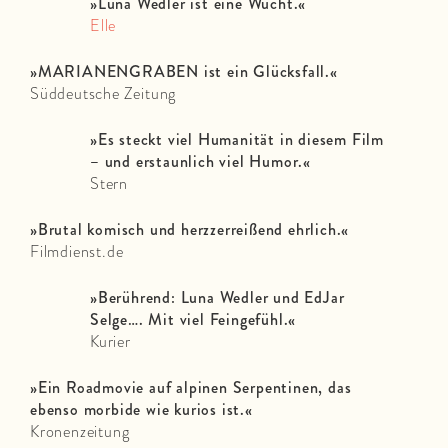
»
Luna Wedler ist eine Wucht.
«
Elle
»MARIANENGRABEN ist ein Glücksfall.«
Süddeutsche Zeitung
»Es steckt viel Humanität in diesem Film
– und erstaunlich viel Humor.«
Stern
»Brutal komisch und herzzerreißend ehrlich.«
Filmdienst.de
»Berührend: Luna Wedler und EdJar
Selge…. Mit viel Feingefühl.«
Kurier
»Ein Roadmovie auf alpinen Serpentinen, das
ebenso morbide wie kurios ist.«
Kronenzeitung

********

**Task goal:** Without the pictures, please output every record exactly.

**Exercise answer:**
»
Luna Wedler ist eine Wucht.
«
Elle
»MARIANENGRABEN ist ein Glücksfall.«
Süddeutsche Zeitung
»Es steckt viel Humanität in diesem Film
– und erstaunlich viel Humor.«
Stern
»Brutal komisch und herzzerreißend ehrlich.«
Filmdienst.de
»Berührend: Luna Wedler und EdJar
Selge…. Mit viel Feingefühl.«
Kurier
»Ein Roadmovie auf alpinen Serpentinen, das
ebenso morbide wie kurios ist.«
Kronenzeitung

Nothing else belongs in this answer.